Never in the history of the sport had there been such wholesale revelations of corruption. But, although the players were punished, the NCAA didn’t do a thing to Kentucky or Rupp.  However, when the charges of recruiting violations and payments to players were proven the next year, and the SEC voted to ban UK from any conference games, three months later the NCAA was left with no choice but to put the Wildcats on probation and canceled their entire 1952-53 season. 

"Kentucky's basketball history is as much about NCAA investigations and allegations of payoffs   and being shut down for an entire season for point shaving as it is about winning championships." 3


1  Illustrated History of Basketball, by Larry Fox, Grosset & Dunlap, 1974, p. 97.

2  Quote from Dale Barnstable, in Scandals of '51, by Charley Rosen, reprinted by Seven Stories Press, 1999, pg. 182.

3 A March to Madness, by John Feinstein, Little Brown and Company, 1998, pg. 420.


1901:  A game against the Newton (KS) Ajax Athletic Club was recorded as a 2-0 forfeit loss after the Jayhawks walked off the court.  The January 12, 1901 Kansas University Weekly carried the account:  “The game was a rough one, foul plays being numerous and many foot ball tactics being used.  Calling fouls by the umpire only seemed to stimulate a desire for more rather than to lessen the offenses.  The decision of the referee that caused the final dispute showed an inexcusable lack of knowledge of the rules, and our boys were indeed justified in leaving the field.  Much of the rough playing might have been avoided had the game not been played on a dancing floor.  After the game, however, the Newton team, aided by friends, treated the boys to a dance, and the recent disputes were soon forgotten in the pleasures of the hour.”

1921:  Single seat admission to a KU game in 1921 was 75 cents.  The die-hard fan could purchase a season ticket for 10 conference games for $5.

1931:  KU held their opponents to only 29 points as the progressed undefeated through their first eight games.

1941:  “On a yearly basis, Phog (Allen, KU’s coach) seemed to have a tougher time at Iowa State than any place in the league, something of a surprise because the Cyclones’ coach for 18 years (1929-47) was Louis Menze, who played for Phog at Central Missouri State.  Menze was Phog’s best friend in the league but that didn’t stop the rude treatment at Ames.  During a 1941 game, fans flung a dead chicken on the floor in front of the Jayhawk’s bench.”  Phog Allen, p. 156-7.
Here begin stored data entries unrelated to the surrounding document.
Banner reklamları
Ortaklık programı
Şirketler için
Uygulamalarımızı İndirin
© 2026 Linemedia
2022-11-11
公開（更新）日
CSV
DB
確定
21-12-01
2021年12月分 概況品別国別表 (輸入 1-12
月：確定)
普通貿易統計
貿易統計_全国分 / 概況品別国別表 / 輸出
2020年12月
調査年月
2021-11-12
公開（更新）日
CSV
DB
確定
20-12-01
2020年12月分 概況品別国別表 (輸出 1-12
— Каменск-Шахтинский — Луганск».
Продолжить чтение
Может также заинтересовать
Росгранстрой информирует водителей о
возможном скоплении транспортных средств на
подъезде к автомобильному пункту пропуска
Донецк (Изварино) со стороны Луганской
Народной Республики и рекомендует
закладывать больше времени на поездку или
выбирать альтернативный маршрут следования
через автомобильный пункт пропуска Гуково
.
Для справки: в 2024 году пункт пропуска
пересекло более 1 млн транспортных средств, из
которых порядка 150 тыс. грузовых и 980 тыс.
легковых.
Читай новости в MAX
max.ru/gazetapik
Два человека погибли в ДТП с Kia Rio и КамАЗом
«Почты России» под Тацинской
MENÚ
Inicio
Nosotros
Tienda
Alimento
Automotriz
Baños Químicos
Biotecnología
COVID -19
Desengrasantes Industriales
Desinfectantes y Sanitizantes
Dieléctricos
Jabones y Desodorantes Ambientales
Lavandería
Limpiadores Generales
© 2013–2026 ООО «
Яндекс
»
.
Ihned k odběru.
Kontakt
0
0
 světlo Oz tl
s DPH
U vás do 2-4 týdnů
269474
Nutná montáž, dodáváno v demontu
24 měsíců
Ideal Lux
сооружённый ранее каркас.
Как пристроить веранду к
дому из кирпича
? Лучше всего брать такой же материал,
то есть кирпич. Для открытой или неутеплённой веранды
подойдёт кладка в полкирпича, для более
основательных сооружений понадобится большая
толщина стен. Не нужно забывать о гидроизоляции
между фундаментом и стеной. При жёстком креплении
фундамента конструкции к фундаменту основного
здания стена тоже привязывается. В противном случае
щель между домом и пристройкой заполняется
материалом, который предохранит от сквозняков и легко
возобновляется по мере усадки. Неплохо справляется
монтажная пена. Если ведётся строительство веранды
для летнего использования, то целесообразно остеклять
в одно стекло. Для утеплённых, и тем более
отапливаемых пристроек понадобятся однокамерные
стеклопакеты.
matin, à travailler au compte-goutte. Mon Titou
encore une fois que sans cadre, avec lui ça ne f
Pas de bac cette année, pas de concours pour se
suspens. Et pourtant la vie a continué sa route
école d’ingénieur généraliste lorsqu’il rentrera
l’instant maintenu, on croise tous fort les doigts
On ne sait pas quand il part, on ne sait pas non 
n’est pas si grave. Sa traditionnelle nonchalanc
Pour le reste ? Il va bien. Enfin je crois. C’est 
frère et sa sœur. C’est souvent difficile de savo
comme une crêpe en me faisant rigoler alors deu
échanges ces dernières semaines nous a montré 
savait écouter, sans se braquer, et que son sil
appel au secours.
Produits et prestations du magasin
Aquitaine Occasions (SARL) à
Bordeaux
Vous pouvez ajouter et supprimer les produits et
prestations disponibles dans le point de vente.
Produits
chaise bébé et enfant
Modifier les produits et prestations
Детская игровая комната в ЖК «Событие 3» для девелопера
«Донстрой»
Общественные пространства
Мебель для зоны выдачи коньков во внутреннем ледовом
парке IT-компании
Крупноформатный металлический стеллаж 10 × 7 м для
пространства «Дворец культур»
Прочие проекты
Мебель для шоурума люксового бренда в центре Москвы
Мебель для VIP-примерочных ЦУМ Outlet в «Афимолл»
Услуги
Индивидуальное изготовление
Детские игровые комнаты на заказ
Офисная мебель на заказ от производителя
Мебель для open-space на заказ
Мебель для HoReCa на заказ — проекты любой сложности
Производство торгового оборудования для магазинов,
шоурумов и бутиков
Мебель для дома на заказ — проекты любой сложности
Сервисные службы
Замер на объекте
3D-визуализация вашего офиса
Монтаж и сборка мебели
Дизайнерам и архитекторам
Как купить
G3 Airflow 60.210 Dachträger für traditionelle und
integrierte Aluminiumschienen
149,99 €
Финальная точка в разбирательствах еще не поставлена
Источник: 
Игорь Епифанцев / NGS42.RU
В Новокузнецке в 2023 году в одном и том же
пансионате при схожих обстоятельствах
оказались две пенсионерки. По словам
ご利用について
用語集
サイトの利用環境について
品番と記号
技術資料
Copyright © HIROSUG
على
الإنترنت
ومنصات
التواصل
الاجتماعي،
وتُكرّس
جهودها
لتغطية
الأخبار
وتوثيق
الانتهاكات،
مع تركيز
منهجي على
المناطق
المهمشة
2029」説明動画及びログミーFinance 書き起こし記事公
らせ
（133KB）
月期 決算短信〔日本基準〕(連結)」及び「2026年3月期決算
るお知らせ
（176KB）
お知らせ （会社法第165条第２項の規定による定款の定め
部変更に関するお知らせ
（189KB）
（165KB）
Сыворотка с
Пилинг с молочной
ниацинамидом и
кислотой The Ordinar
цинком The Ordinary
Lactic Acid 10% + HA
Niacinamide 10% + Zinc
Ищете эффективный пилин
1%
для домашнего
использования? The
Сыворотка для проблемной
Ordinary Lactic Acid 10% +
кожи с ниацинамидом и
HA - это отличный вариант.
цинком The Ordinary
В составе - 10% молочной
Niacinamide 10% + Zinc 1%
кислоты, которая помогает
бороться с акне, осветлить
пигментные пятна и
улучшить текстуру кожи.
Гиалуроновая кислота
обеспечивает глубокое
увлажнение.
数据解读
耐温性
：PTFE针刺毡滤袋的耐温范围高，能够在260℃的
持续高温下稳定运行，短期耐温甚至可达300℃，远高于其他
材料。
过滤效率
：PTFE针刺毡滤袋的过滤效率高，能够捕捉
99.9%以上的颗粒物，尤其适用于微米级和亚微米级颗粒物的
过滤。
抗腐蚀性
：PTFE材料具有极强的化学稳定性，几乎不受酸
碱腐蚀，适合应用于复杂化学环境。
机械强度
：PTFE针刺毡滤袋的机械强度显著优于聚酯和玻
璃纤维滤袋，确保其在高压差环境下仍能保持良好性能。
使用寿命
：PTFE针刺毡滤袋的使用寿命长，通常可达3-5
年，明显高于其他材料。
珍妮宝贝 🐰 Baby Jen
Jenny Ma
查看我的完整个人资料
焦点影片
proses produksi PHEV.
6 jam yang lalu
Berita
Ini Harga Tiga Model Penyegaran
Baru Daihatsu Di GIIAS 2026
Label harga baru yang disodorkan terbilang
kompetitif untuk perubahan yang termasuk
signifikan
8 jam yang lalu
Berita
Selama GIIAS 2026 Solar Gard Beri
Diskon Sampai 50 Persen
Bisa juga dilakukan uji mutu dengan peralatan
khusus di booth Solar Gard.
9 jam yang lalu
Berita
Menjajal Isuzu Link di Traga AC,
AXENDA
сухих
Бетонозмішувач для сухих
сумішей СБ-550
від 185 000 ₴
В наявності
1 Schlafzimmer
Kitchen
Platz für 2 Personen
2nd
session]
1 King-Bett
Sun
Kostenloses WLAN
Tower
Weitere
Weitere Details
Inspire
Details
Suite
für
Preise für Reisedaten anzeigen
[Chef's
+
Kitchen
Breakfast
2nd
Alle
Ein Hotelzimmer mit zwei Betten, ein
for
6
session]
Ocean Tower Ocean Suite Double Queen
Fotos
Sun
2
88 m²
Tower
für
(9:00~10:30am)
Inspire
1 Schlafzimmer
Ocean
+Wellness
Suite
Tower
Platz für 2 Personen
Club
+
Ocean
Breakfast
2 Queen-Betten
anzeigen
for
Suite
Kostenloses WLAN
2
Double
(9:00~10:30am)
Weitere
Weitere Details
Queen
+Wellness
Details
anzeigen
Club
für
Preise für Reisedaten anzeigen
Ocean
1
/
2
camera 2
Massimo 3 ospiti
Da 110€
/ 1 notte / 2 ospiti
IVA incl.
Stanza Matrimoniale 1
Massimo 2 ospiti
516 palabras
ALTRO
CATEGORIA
1951:  On a trial basis before the conference season started, teams were given the option of  taking the ball out of bounds or shooting free throws after a foul.  In a game against St. John’s, KU waived 26 free throw attempts.  With 39 seconds remaining, and St. John’s ahead 51-50, KU waived a FT and took the ball out under it’s own basket.  Bill Hougland’s shot bounced around the rim, and big Clyde Lovellette tipped it in for the win.  “Teams profit by fouling you,” Allen said.  “I don’t want them to have the ball.  I want to show that the foul is too cheap.”

1961: A brawl during the Kansas-Missouri game on national television in 1961 put the future of the rivalry in jeopardy.  “I feel that if this extreme bitterness continues between the two schools, we will have to discontinue playing each other, at least for a while,” Athletic Director “Dutch” Lonborg told the Lawrence Journal-World. 

1981:  Sixteen years after taking the head coaching position at KU, Owens won the 300th game of his career.  Despite joining some elite coaching company, times were rough for Owens.  When he was honored for his accomplishment before the next game, he was greeted by a mix of applause and boos from the Allen Fieldhouse crowd.  I have to admit that I was one of those who booed.  It was about the only time I can ever remember dissing a Jayhawker.  In my estimation, he had let the Kansas basketball program slide down to an unexceptable level, and it was time for him to go. Unfortunately, however, the University let him stay two more years, during which KU only won 13 games each season.